1 copy each of drawings 1 copy Contents of amendments Engraving of the drawings as shown in the attached sheet (no changes in content)

Claims (1)

[Claims] Each boiler (1) in a power plant having an actual plant load
In the boiler negative operation method for systems with multiple boilers that can operate at a desired load but have an actual boiler load, the actual plant load is sensed, the actual plant load is compared with the desired plant load, and the plant load is increased. generating a plant load change signal representative of either a demand or a reduced demand of the plant load, sensing each actual boiler load, and determining an efficiency change for each boiler having an incremental change in boiler load from each actual boiler load, respectively; , setting an efficiency increase for each incremental increase in boiler load, and setting an efficiency decrease for each incremental decrease in boiler load, and in the event of an increased demand for plant load, the highest selecting the one with the lowest efficiency decrease from the boilers in the event of a plant load reduction demand; and one of the selected boilers responding to the plant load change signal 1. A boiler loading method characterized in that the boiler is loaded by a certain amount to satisfy either a demand for an increase in plant load or a demand for a decrease in plant load. (2) Monitor the amount of fuel used by each boiler at the actual boiler load for each boiler and calculate the amount of fuel used by calculating the estimated amount of fuel used resulting from the specific fuel cost efficiency for each boiler. ii! ii and determining the change in efficiency for each boiler by obtaining an efficiency error signal and multiplying the increase in efficiency and the decrease in efficiency by the error signal.
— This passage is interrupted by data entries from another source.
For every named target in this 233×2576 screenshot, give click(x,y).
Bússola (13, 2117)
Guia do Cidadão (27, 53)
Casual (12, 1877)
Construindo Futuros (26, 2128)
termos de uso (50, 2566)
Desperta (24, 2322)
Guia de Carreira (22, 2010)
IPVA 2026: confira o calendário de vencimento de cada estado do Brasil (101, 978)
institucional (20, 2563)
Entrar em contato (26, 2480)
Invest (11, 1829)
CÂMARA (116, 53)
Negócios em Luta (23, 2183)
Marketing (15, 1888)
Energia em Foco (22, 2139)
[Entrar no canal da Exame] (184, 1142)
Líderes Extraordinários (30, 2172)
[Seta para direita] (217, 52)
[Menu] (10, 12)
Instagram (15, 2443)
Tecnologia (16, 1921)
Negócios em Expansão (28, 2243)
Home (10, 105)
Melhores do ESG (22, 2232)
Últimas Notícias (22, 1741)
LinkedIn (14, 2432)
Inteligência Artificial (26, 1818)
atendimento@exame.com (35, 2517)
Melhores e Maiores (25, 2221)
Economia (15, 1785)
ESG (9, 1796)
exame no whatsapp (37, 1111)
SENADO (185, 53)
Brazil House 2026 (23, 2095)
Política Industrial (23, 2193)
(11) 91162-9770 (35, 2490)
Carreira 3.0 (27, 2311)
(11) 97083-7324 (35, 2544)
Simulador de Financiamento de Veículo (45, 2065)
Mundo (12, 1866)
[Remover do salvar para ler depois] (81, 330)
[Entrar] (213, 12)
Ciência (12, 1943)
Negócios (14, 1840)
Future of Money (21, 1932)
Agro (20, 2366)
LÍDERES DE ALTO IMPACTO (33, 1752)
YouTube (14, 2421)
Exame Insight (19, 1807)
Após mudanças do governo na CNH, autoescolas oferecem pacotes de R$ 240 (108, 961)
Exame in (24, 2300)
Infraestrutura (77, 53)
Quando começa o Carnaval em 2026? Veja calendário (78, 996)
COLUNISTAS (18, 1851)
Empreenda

Loading method. (3) The boiler loading method according to claim 1, wherein the value of a common pressure head for all boilers of a power plant is sensed to obtain a quantity corresponding to a dead plant load. (4) In a boiler load system for a power plant that has a plurality of boilers and operates at a desired load and has an actual plant load and each boiler has an actual boiler load, a means for sensing the actual plant load; means for comparing a plant load to a desired plant load to obtain a load change signal representative of either an increased demand for plant load or a decreased demand for plant load; a load control device that applies a signal corresponding to a load change signal to one of the boilers and controls the boiler so as to satisfy either a plant load increase amount or a plant load decrease amount; 1 6'& FA
a high-low sensing means for generating a multiplied signal; having a plurality of inputs, each corresponding to one of the boilers, read directly from the high-low sensing means and the load control means, and having a plurality of inputs each corresponding to one of the boilers; a first logic circuit operable to energize the load of a corresponding one of the boilers when received; and at least one a second output having two outputs and operative to determine an increase in efficiency change and a decrease in efficiency change for incremental load increases and decreases, respectively;
A boiler load system comprising: a logic circuit; and a boiler load sensor connected between each boiler and each second logic circuit. (5) In each case, one input is connected to said height sensing means and the other input is connected to at least one output of each second logic circuit (first
multiple ANDs corresponding to the number of boilers connected to
a plurality of OR gates, each corresponding to the number of said AND gates, one input connected to the output of each said AND gate and the other input connected to the second output of each second logic circuit;
a gate, wherein the first output of each second logic circuit generates a signal upon the occurrence of a maximum increase in efficiency change in the entire boiler, and the other output of each of the second logic circuits: □ A bow load system according to claim 4, which generates a signal upon occurrence of a decrease in maximum efficiency change.